When Jesus therefore saw her weeping, and the Jews also weeping which came with her, He groaned in the spirit and was troubled,

And said, "Where have ye laid him?"  They said unto Him, "Lord, come and see."

Jesus wept.

Then said the Jews, "Behold how He loved him!"

And some of them said, "Could not this Man, which opened the eyes of the blind, have caused that even this man should not have died?"

Jesus, therefore again groaning in Himself, cometh to the grave.  It was a cave, and a stone lay upon it.

Jesus said, "Take ye away the stone."  Martha, the sister of him that was dead, saith unto Him, "Lord, by this time he stinketh, for he hath been dead four days."

Jesus saith unto her, "Said I not unto thee that if thou wouldst believe thou shouldst see the glory of God?"

Then they took away the stone from the place where the dead was laid.  And Jesus lifted up His eyes and said, "Father, I thank Thee that Thou hast heard Me.

And I knew that Thou hearest Me always, but because of the people which stand by I said it, that they may believe that Thou hast sent Me."

And when He thus had spoken, He cried with a loud voice, "Lazarus, come forth!"

And he that was dead came forth, bound hand and foot with graveclothes, and his face was bound about with a napkin.  Jesus saith unto them, "Loose him, and let him go."

[John 11:30-44]

 

Which is one of the tremendous miracles of all time.  The Lord God that could do that could do anything. 

            "Lord, by this time he is decayed.  Corruption and putrefaction are multiplied and run riot for he hath been dead four days" [John 11:39].  Jesus saith unto her, "Said I not unto thee, that, if thou wouldst believe, thou shouldst see the glory of God?" [John 11:40].  We are to speak tonight of that tremendous miracle which Jesus said God had already heard and had given Him power through the Holy Spirit to perform, and He thanked God beforehand before it came to pass: "Father, I thank Thee that Thou hast heard me" [John 11:41] past tense. "And I knew," past tense, "that Thou hearest Me always" [John 11:42].  Thank Thee, Lord, for the moving power of the Spirit of God.

This great miracle that Jesus was to do, this wonder He was to perform, this sign He was to accomplish, there was just one thing that lay between Jesus and the accomplishment of that incomparable miracle, and the Bible describes it:  He was buried in a cave, and a stone lay upon it [John 11:38].  Jesus said, "Take ye away the stone [John 11:39].  Take ye," you, "take away the stone, and we shall see the glory of God" [John 11:39-40].  We shall see the dead raised up.  We shall see death rolled back and life come in [John 11:23-27].  "Take ye away the stone" [John 11:39].

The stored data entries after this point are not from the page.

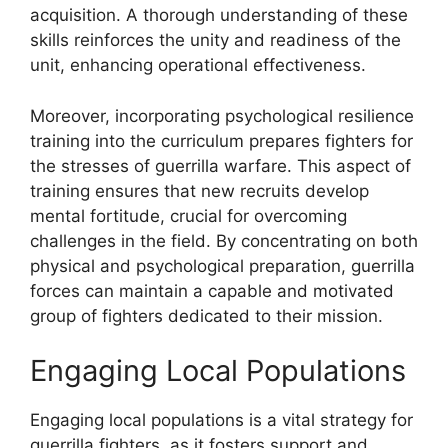
acquisition. A thorough understanding of these
skills reinforces the unity and readiness of the
unit, enhancing operational effectiveness.
Moreover, incorporating psychological resilience
training into the curriculum prepares fighters for
the stresses of guerrilla warfare. This aspect of
training ensures that new recruits develop
mental fortitude, crucial for overcoming
challenges in the field. By concentrating on both
physical and psychological preparation, guerrilla
forces can maintain a capable and motivated
group of fighters dedicated to their mission.
Engaging Local Populations
Engaging local populations is a vital strategy for
guerrilla fighters, as it fosters support and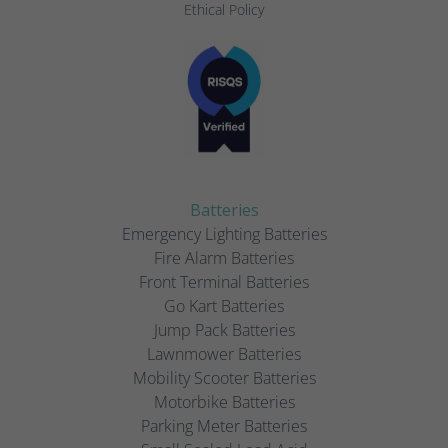
Ethical Policy
Batteries
Emergency Lighting Batteries
Fire Alarm Batteries
Front Terminal Batteries
Go Kart Batteries
Jump Pack Batteries
Lawnmower Batteries
Mobility Scooter Batteries
Motorbike Batteries
Parking Meter Batteries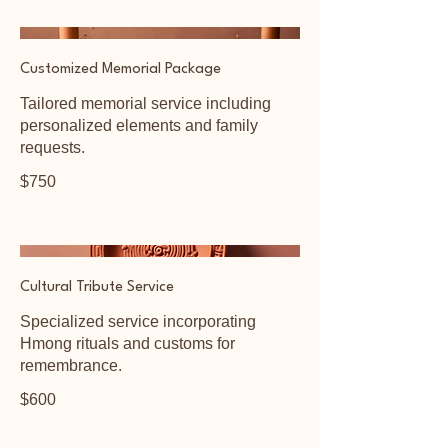
Customized Memorial Package
Tailored memorial service including
personalized elements and family
requests.
$750
Cultural Tribute Service
Specialized service incorporating
Hmong rituals and customs for
remembrance.
$600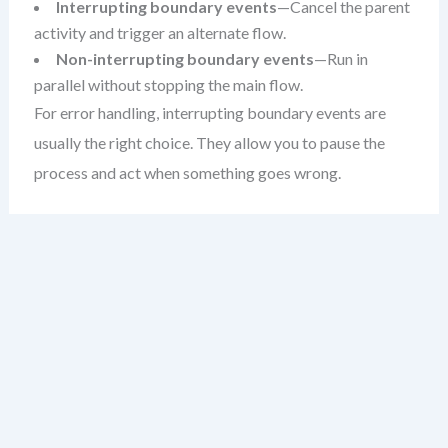
Interrupting boundary events
—Cancel the parent
activity and trigger an alternate flow.
Non-interrupting boundary events
—Run in
parallel without stopping the main flow.
For error handling, interrupting boundary events are
usually the right choice. They allow you to pause the
process and act when something goes wrong.
When to Use Boundary Events
Not every exception needs a boundary event. Ask
yourself: does this error change the flow of the process?
If yes, a boundary event is likely appropriate.
Common use cases include:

Why didn’t the Lord take it away Himself?  Could He not do it?  Yes, I believe He could have raised that dead man from the grave if on top of that stone that covered the sepulcher of Lazarus there were piled all of the rocks and all of the mountains and all of the debris and all of the earth of this planet.  And on top of that, if we had put Jupiter, and Saturn, and Venus, and Mercury, and Pluto, and all of the other stars of the heaven on top of it, the Lord still could have raised Lazarus from the dead.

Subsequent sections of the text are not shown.